◆ SUPPLIED MATERIAL ◆

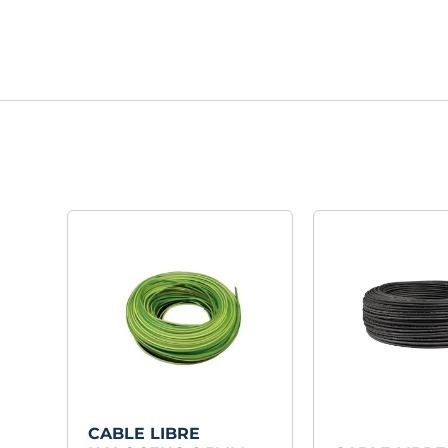
CABLE LIBRE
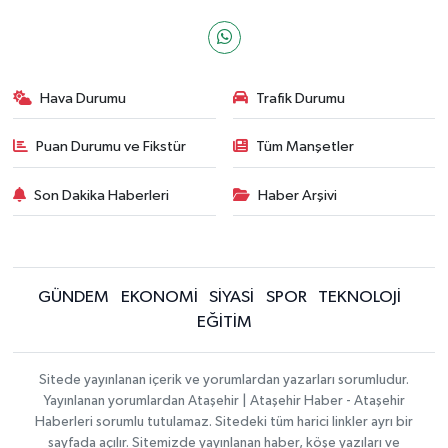
Hava Durumu
Trafik Durumu
Puan Durumu ve Fikstür
Tüm Manşetler
Son Dakika Haberleri
Haber Arşivi
GÜNDEM
EKONOMİ
SİYASİ
SPOR
TEKNOLOJİ
EĞİTİM
Sitede yayınlanan içerik ve yorumlardan yazarları sorumludur.
Yayınlanan yorumlardan Ataşehir | Ataşehir Haber - Ataşehir
Haberleri sorumlu tutulamaz. Sitedeki tüm harici linkler ayrı bir
sayfada açılır. Sitemizde yayınlanan haber, köşe yazıları ve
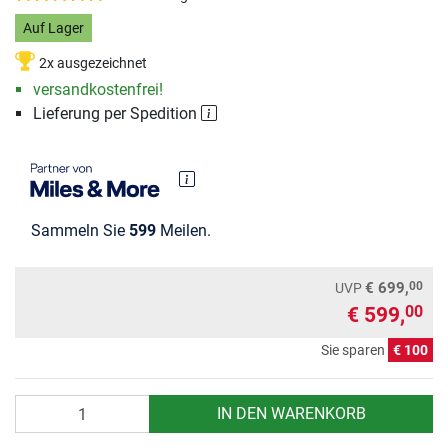
Auf Lager
2x ausgezeichnet
versandkostenfrei!
Lieferung per Spedition
Sammeln Sie
599
Meilen.
00
€ 699,
UVP
€ 599,
00
Sie sparen
€ 100
Anzahl
IN DEN WARENKORB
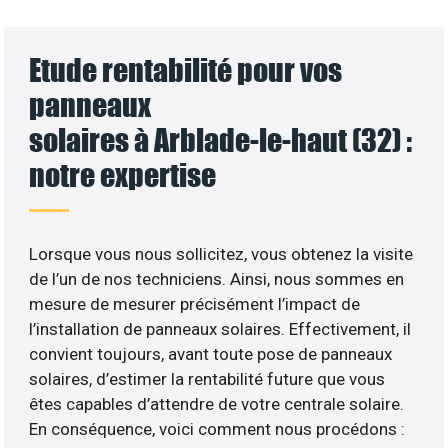
Etude rentabilité pour vos
panneaux
solaires à Arblade-le-haut (32) :
notre expertise
Lorsque vous nous sollicitez, vous obtenez la visite
de l’un de nos techniciens. Ainsi, nous sommes en
mesure de mesurer précisément l’impact de
l’installation de panneaux solaires. Effectivement, il
convient toujours, avant toute pose de panneaux
solaires, d’estimer la rentabilité future que vous
êtes capables d’attendre de votre centrale solaire.
En conséquence, voici comment nous procédons :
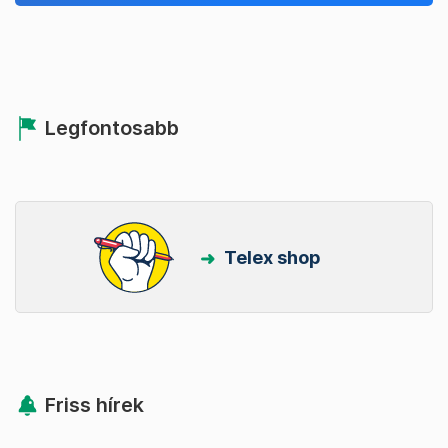
Legfontosabb
Telex shop
Friss hírek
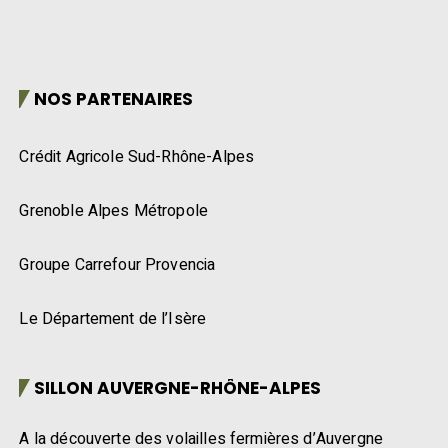
NOS PARTENAIRES
Crédit Agricole Sud-Rhône-Alpes
Grenoble Alpes Métropole
Groupe Carrefour Provencia
Le Département de l’Isère
SILLON AUVERGNE-RHÔNE-ALPES
A la découverte des volailles fermières d’Auvergne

◆ GOAL OF THE EXERCISE ◆
Compute the number of lines in the entries above that hold the word "rentabilité"; the answer must contain nothing else.

◆ TASK OUTPUT ◆
2